Point three: We must press forward toward the goal that Christ has called us to. Paul declares, “I press toward the goal for the prize of the upward call of God in Christ Jesus.” (3:14) Paul calls for us to pursue the goal of serving Christ wholeheartedly. Here is the picture of the foot race that most of Paul’s original audience would have understood. He is calling for us to run the race of the Christian life fervently, as if our very lives depended on it. Ever wonder why brothers and sisters in Christ who are persecuted around the world are typically very fervent in serving Christ. Because they know firsthand what it means to run the race as if your life depends on it. We ought to serve the Lord in this new year with the same fervency, as if our very lives depended on it. We ought to leave all the baggage behind and go all out for the Lord.

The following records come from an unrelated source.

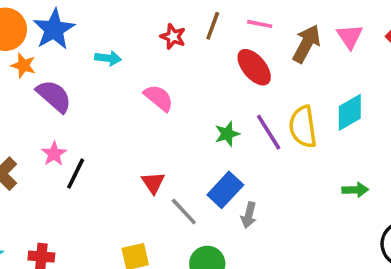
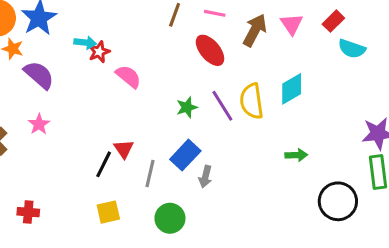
red star: (173, 37) -> (99, 52), moved, turned 30
black line: (76, 174) -> (104, 164), moved
gray line: (184, 211) -> (150, 174), turned 56

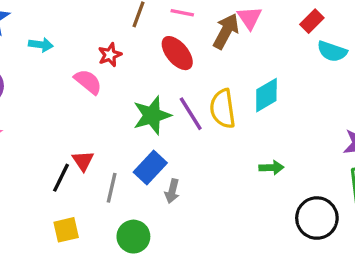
pink triangle: (292, 24) -> (250, 18), moved
red star: (99, 52) -> (110, 55), moved
green star: (187, 107) -> (152, 115), size x1.6

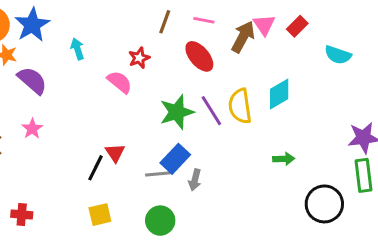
red rectangle: (312, 21) -> (297, 26), moved
cyan arrow: (41, 45) -> (77, 49), turned -115
gray line: (112, 188) -> (159, 174), moved, turned 72

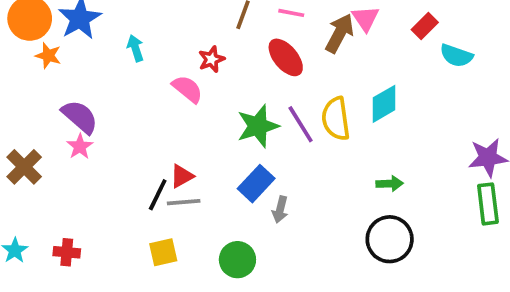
red rectangle: (297, 26) -> (425, 26), moved
purple semicircle: (32, 80) -> (80, 117), moved
red triangle: (115, 153) -> (182, 176), turned 35
gray line: (159, 174) -> (184, 202), moved
black circle: (324, 204) -> (390, 239), moved

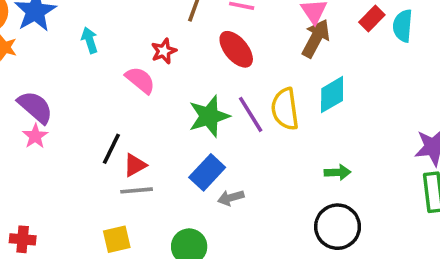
brown arrow: (340, 33) -> (316, 38), moved
cyan semicircle: (456, 56) -> (403, 26), moved, turned 76
black line: (158, 195) -> (111, 149), moved
gray arrow: (280, 210) -> (231, 198), turned 60

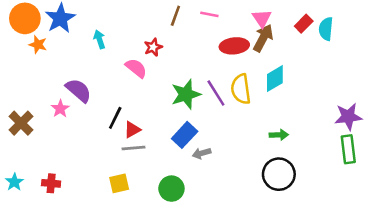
red ellipse: (236, 49) -> (234, 46), moved, turned -56
purple semicircle: (35, 107) -> (79, 90), moved

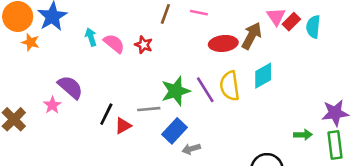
pink triangle: (262, 18) -> (276, 16), moved
red star: (153, 47) -> (144, 45), turned -30
pink semicircle: (136, 68) -> (114, 43), moved
green arrow: (279, 135) -> (303, 135), moved
gray line: (134, 148) -> (149, 109), moved

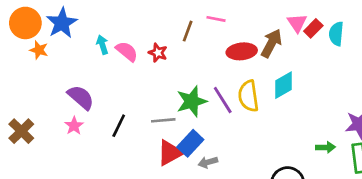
brown line: (165, 14) -> (188, 31), moved
pink star: (52, 105) -> (74, 126), moved
red triangle: (123, 126) -> (170, 153), moved, size x1.5

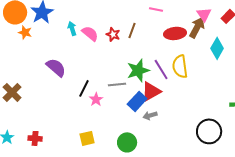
pink triangle: (297, 23) -> (204, 14), moved
brown line: (188, 31) -> (132, 30), moved
cyan diamond: (284, 85) -> (217, 48), moved, turned -30
pink star: (74, 126) -> (96, 99), moved
red triangle: (170, 153) -> (151, 91), moved

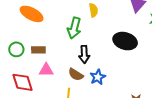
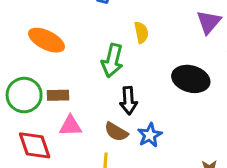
green circle: (16, 49) -> (24, 95), size x1.5

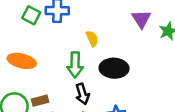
black ellipse: (191, 79) -> (114, 68), moved
black arrow: (128, 101) -> (82, 94), moved

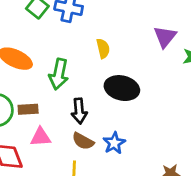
green arrow: (75, 65) -> (59, 74), moved

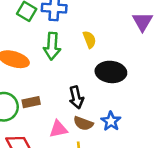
green arrow: (59, 74) -> (52, 46), moved
pink triangle: (41, 137) -> (58, 129), moved

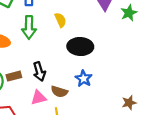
black arrow: (76, 97) -> (39, 72), moved
blue star: (111, 121) -> (84, 79), moved

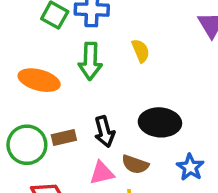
black ellipse: (80, 46) -> (160, 122), moved
blue star: (84, 79) -> (190, 167), moved

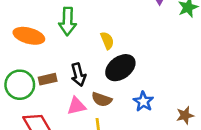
yellow semicircle: (141, 51) -> (107, 41), moved
black ellipse: (160, 122) -> (120, 68), turned -40

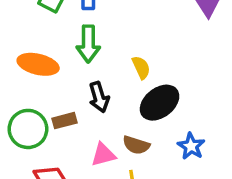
black arrow: (78, 75) -> (99, 97), moved

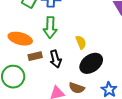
brown rectangle: (64, 121) -> (35, 56), moved

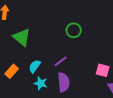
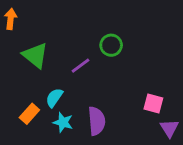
purple line: (61, 61) -> (80, 66), moved
orange rectangle: (12, 71) -> (29, 114), moved

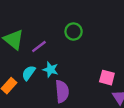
purple line: (80, 66) -> (39, 46), moved
cyan star: (63, 122) -> (50, 70), moved

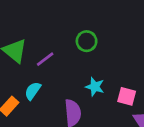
cyan star: (50, 70) -> (95, 87), moved

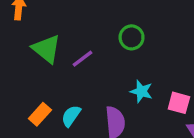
cyan semicircle: (33, 91) -> (71, 116), moved

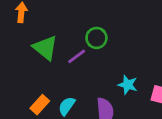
green circle: (132, 37) -> (96, 38), moved

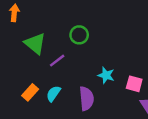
purple line: (77, 56) -> (57, 61), moved

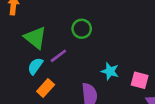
orange rectangle: (30, 92) -> (46, 88), moved
cyan semicircle: (53, 94) -> (35, 66), moved

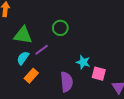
green triangle: (35, 38) -> (23, 35), turned -30
pink square: (140, 80) -> (99, 74), moved

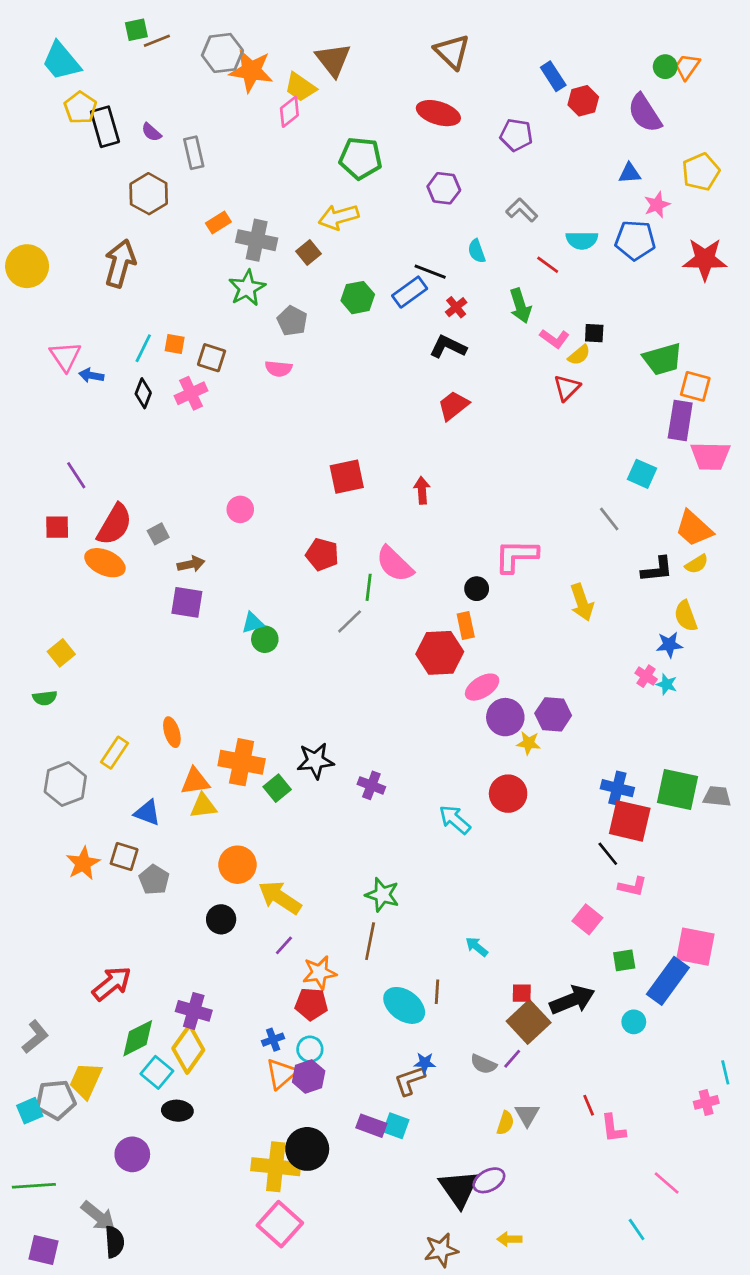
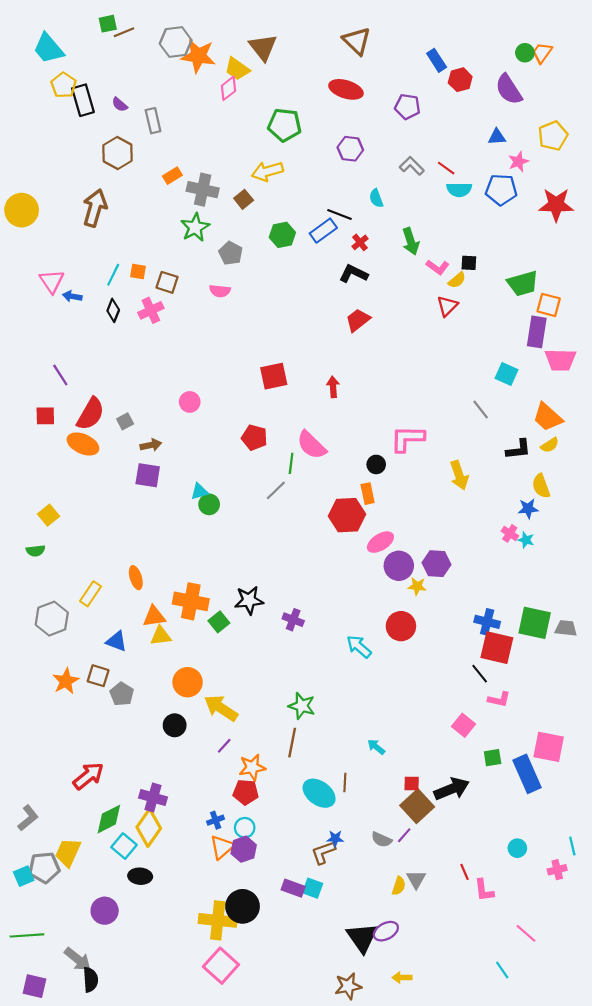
red line: (548, 265) -> (446, 168), moved
blue rectangle: (668, 981) -> (527, 774), turned -60
cyan circle: (634, 1022) -> (517, 848), moved

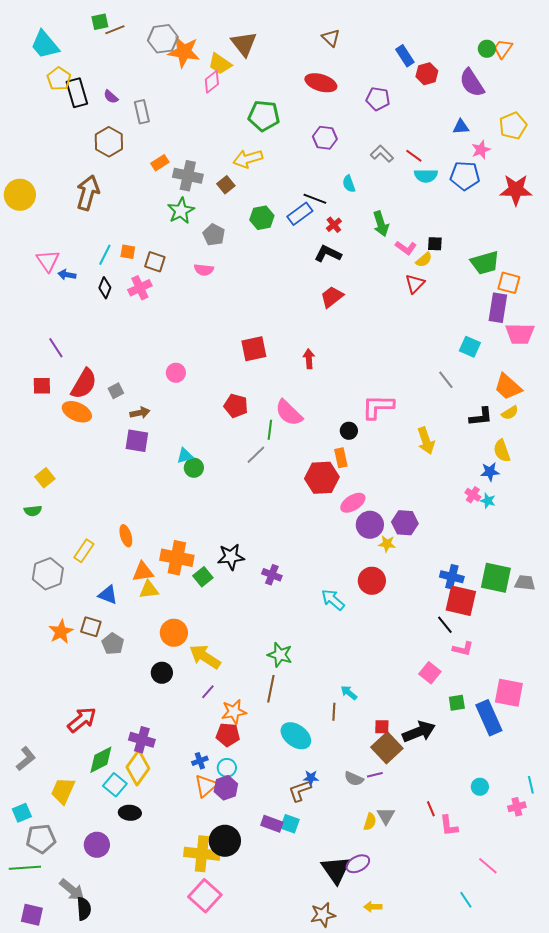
brown triangle: (357, 41) -> (331, 38), size x0.7
brown line: (345, 782) -> (334, 712), moved
purple line: (404, 835) -> (375, 775), turned 35
gray pentagon: (44, 868) -> (41, 839), moved

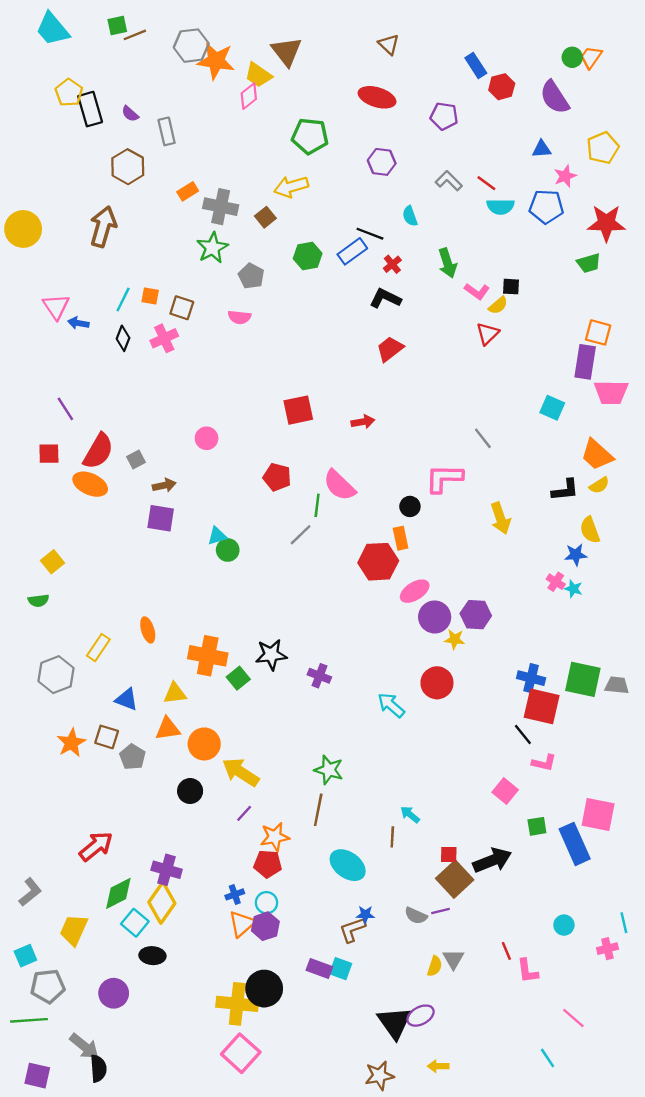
cyan trapezoid: (45, 45) -> (53, 29), moved
green trapezoid: (485, 263) -> (589, 263), moved, size x0.7
red arrow: (309, 359) -> (363, 422), turned 84
gray line: (446, 380) -> (483, 438), moved
orange triangle: (143, 572) -> (168, 729), moved

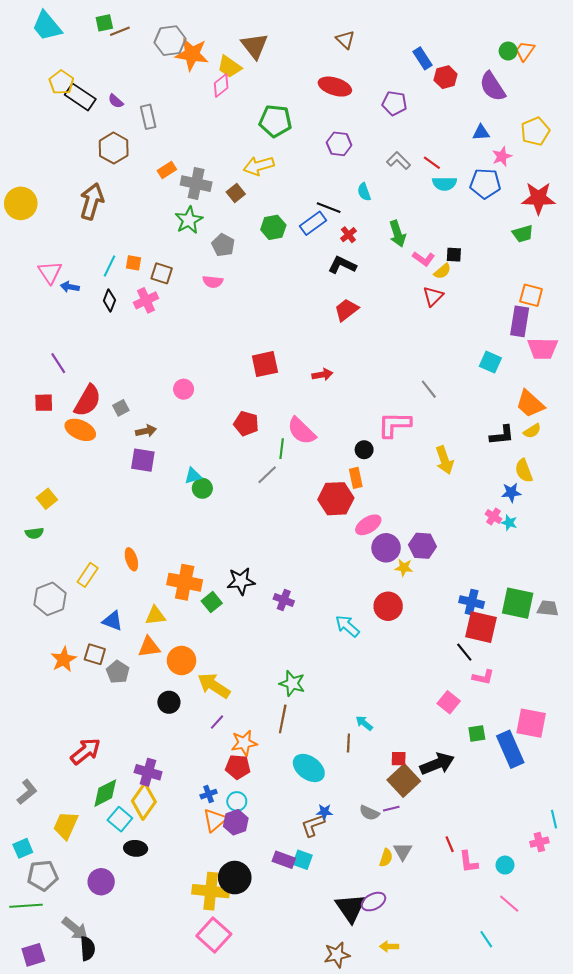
black rectangle: (90, 109) -> (80, 97), turned -40
cyan circle: (564, 925) -> (505, 865), moved
purple square: (37, 1076) -> (33, 955), turned -30

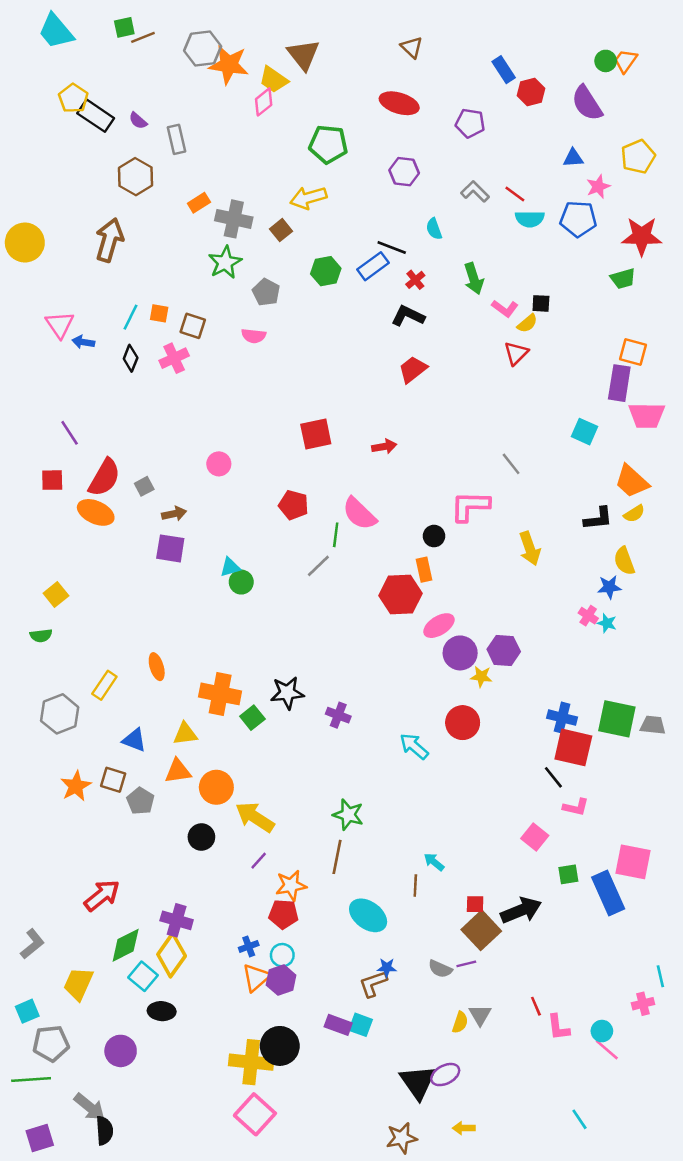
pink line: (509, 904) -> (607, 1050), moved

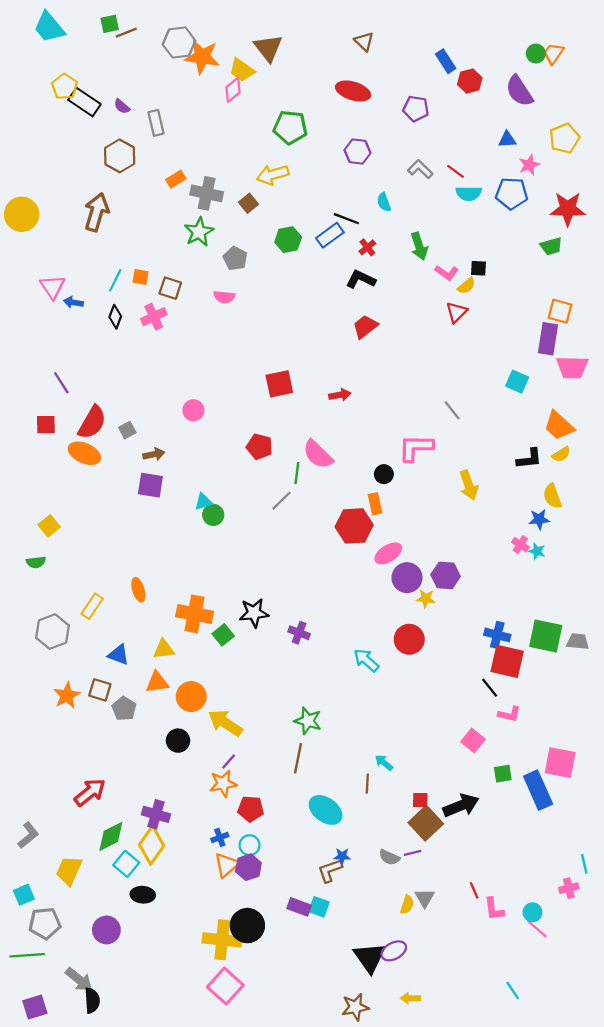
orange star: (291, 886) -> (223, 784), moved

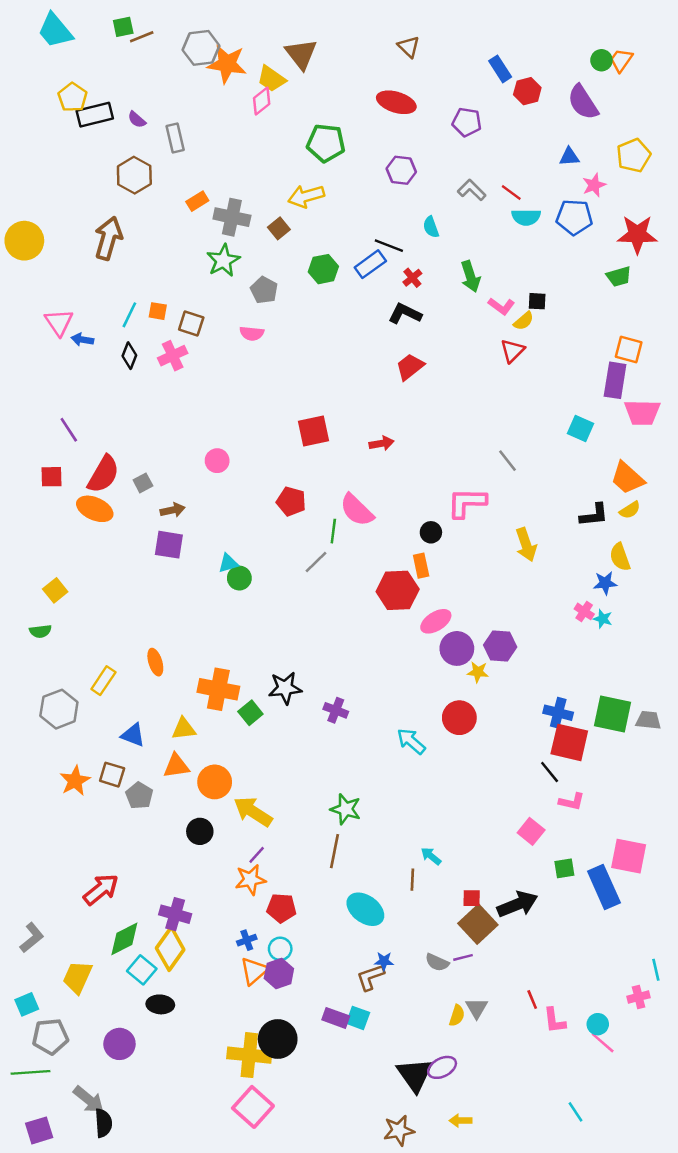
black rectangle: (84, 102) -> (95, 115), turned -48

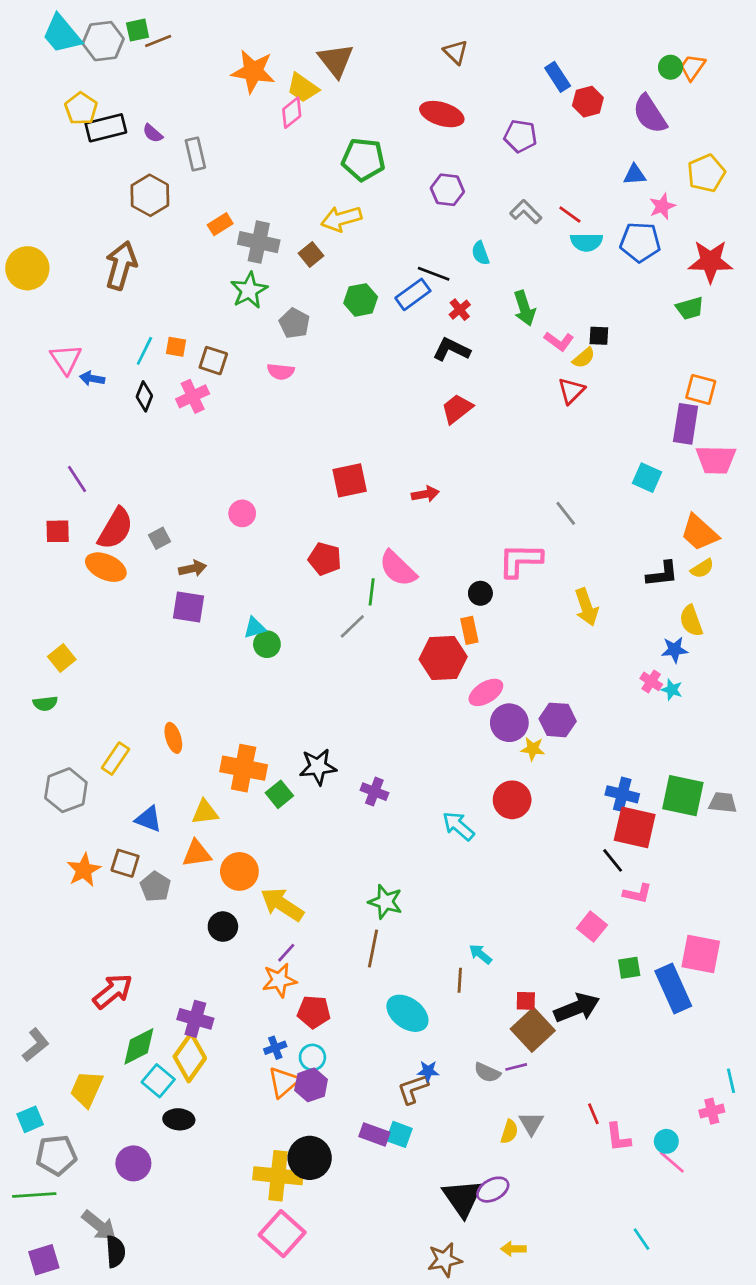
gray hexagon: (201, 48) -> (103, 41), moved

Point Four: We must possess the right mindset. It has been said that 90% of the game of life is played between the ears. Paul declared, “Therefore let us, as many as are mature, have this mind.” (3:16) Literally, fervency starts with the right thinking. Romans 12:2 reads, “And do not be conformed to this world, but be transformed by the renewing of your mind.” This is a daily process. A daily surrendering of our minds to the word and will of God. It is a discipline that must be incorporated into our lives. How can we do this? By incorporating the daily routine of prayer and the Bible into our lives. Then, making a conscience decision to serve the Lord framed by the Bible and prayer. Everything starts with the Bible and prayer. You might be thinking, hey that’s easy for you to say. Listen! Just start where you are at. “Nevertheless, to the degree that we have already attained, let us walk by the same rule, let us be of the same mind.” (3:15) “Paul recognizes that Christians, though proceeding along the same path, may be at different stages of progress and should be faithful to as much of God’s truth as they understand.” (Homer Kent Jr.) You do not have to be super Christian to make a difference for Christ. Just start where you are at. Just do it!
So what is a good starting point for the new year? Take an assessment of where you are spiritually. What is good and can be carried over into the new year? What do we need to leave behind in 2018? Together, let us make 2019 the year of running with fervency in order to serve the Lord. Ready, set, go!